▸ **WHAT TO PRODUCE**
Omitting the pictures, output all of the records precisely as written.

(Data records)
===

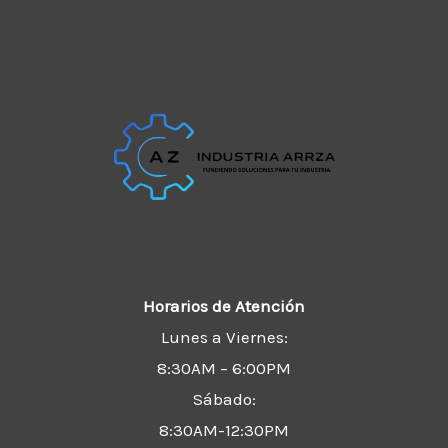
Horarios de Atención
Lunes a Viernes:
8:30AM – 6:00PM
Sábado:
8:30AM-12:30PM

===

▸ **RESULT OF THIS EXERCISE**
Horarios de Atención
Lunes a Viernes:
8:30AM – 6:00PM
Sábado:
8:30AM-12:30PM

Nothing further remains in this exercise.